April 18, 2012—Montana State University Ag Agent Update –30 agricultural extension agents.

April 25, 2012--Compost Operator Certification Course in Albuquerque, NM--35 participants (city solid waste compost operators, private composting company representatives, NMED Solid Waste Bureau, and NM Organic Waste Recycling Coalition).

April 25-26, 2012--Ag Emergency Planning Workshop – Whitehall, MT –25 ag agents, emergency coordinators, and public health staff.

April 26, 2012--NRCS Training in Colorado—70 NRCS staff

May 8-9, 2012--Ag Emergency Planning Workshop – Lewistown, MT –20 ag agents, emergency coordinators, and public health staff.

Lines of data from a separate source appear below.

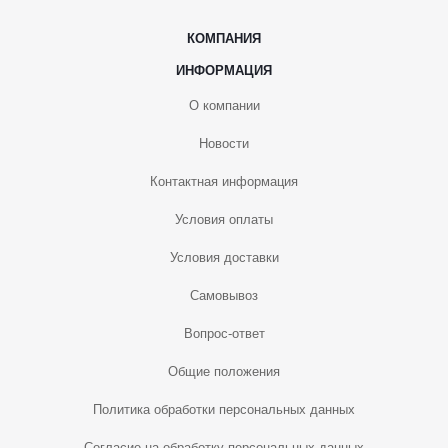
КОМПАНИЯ
ИНФОРМАЦИЯ
О компании
Новости
Контактная информация
Условия оплаты
Условия доставки
Самовывоз
Вопрос-ответ
Общие положения
Политика обработки персональных данных
Согласие на обработку персональных данных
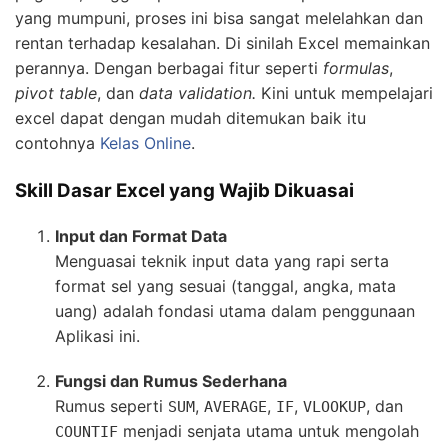
yang mumpuni, proses ini bisa sangat melelahkan dan
rentan terhadap kesalahan. Di sinilah Excel memainkan
perannya. Dengan berbagai fitur seperti
formulas
,
pivot table
, dan
data validation.
Kini untuk mempelajari
excel dapat dengan mudah ditemukan baik itu
contohnya
Kelas Online
.
Skill Dasar Excel yang Wajib Dikuasai
Input dan Format Data
Menguasai teknik input data yang rapi serta
format sel yang sesuai (tanggal, angka, mata
uang) adalah fondasi utama dalam penggunaan
Aplikasi ini.
Fungsi dan Rumus Sederhana
Rumus seperti
,
,
,
, dan
SUM
AVERAGE
IF
VLOOKUP
menjadi senjata utama untuk mengolah
COUNTIF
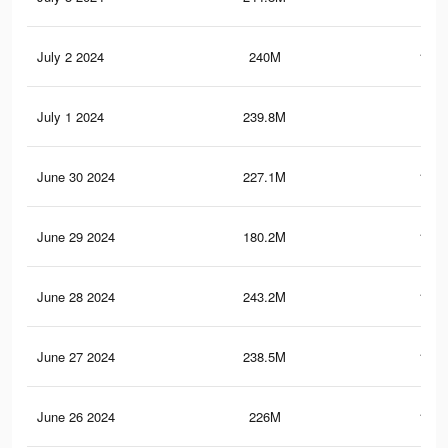
July 2 2024
240M
191.
July 1 2024
239.8M
191
June 30 2024
227.1M
186.
June 29 2024
180.2M
129.
June 28 2024
243.2M
196.
June 27 2024
238.5M
189.
June 26 2024
226M
185.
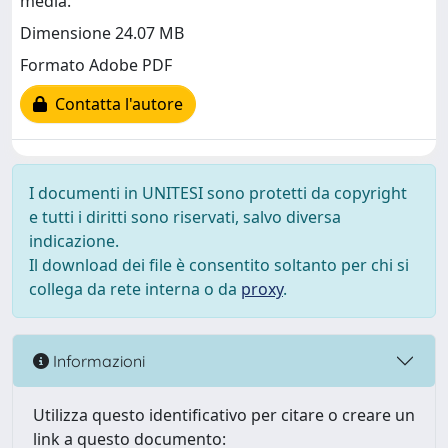
media.
Dimensione 24.07 MB
Formato Adobe PDF
Contatta l'autore
I documenti in UNITESI sono protetti da copyright
e tutti i diritti sono riservati, salvo diversa
indicazione.
Il download dei file è consentito soltanto per chi si
collega da rete interna o da
proxy
.
Informazioni
Utilizza questo identificativo per citare o creare un
link a questo documento:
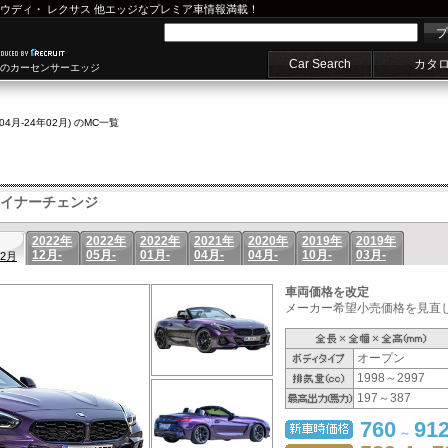
ウディ
・
レクサス
他エッジなプレミア車情報満載！
プ
Car Search
カタ
車のカーセンサーエッジ
年04月-24年02月) のMC一覧
イナーチェンジ
2022年
2022年
2022年
2021年
2020年
2019年
2019年
12月-
05月-
01月-
04月-
04月-
10月-
03月-
02月
車両価格を改定
メーカー希望小売価格を見直し
オープン
1998～2997
197～387
760
91
～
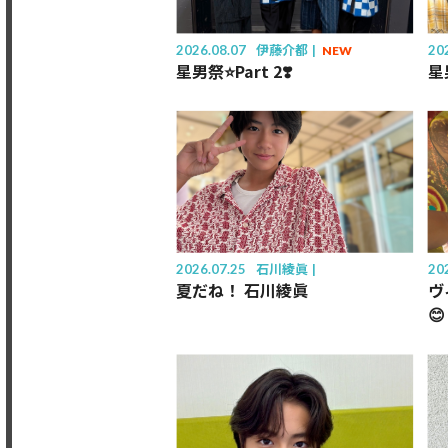
2026.08.07
伊藤介都
20
NEW
星男祭⭐️Part 2❣️
星
2026.07.25
石川綾眞
20
夏だね！ 石川綾眞
ヴ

June 20, 2012--Livestock Mortality Webinar transmitted from Fort Collins, CO-- 43 participants from CO, WY, MT, NM, UT, NV, ND, NY, and NC. Participants represented NRCS, Extension, land-grant universities, state veterinarians and other state agencies, BLM, livestock producers, and meat processors.

Awards

Two of the products developed through this WSARE PDP Grant were selected to be recognized by the American Society of Agronomy Educational Materials Awards program with Certificates of Excellence: the manual and the video. Certificates of Excellence were presented at the national American Society of Agronomy meeting in Cincinnati on October 22, 2012. In addition, this 4-state Mortality Management Team won the 2012 Team Award from Colorado State University Extension at its annual Extension Forum conference on November 5, 2012.

Recommendations:

Potential Contributions

This project team reached 285 agricultural professionals, technical service providers, and consultants with new, highly relevant information for them to pass on to their livestock-producing clientele. Short-term outcomes include increased understanding of mortality management concerns such as environmental protection and bio-security, mortality management practices, and composting livestock mortalities as a sustainable practice. In the medium-term, our audience members will develop their abilities to teach and advise on livestock mortality management options and provide technical details on composting as a viable option. In the long-term, livestock producers and managers of livestock operations will increase their awareness and knowledge of proper mortality management options, including composting as a bio-secure and environmentally sustainable method. Eventually, this will lead to increased use of cost effective and proper mortality management practices, with composting as a primary method when applicable, and a decreased threat to water quality and bio-security due to poor mortality management.

Future Recommendations

The educational materials produced through this project will continue to be available online in order to broaden their dissemination and impact in future years. In addition, the team continues to schedule additional outreach events on mortality composting as described below:
• March 14, 2013—3 hour workshop for the Conservation Districts in the Republican River Watershed to be held in Wray, CO
• April 4, 2013 – 90 minute professional development seminar will be held at the Waste-to-Worth conference in Denver, CO

Any opinions, findings, conclusions, or recommendations expressed in this publication are those of the author(s) and do not necessarily reflect the view of the U.S. Department of Agriculture or SARE.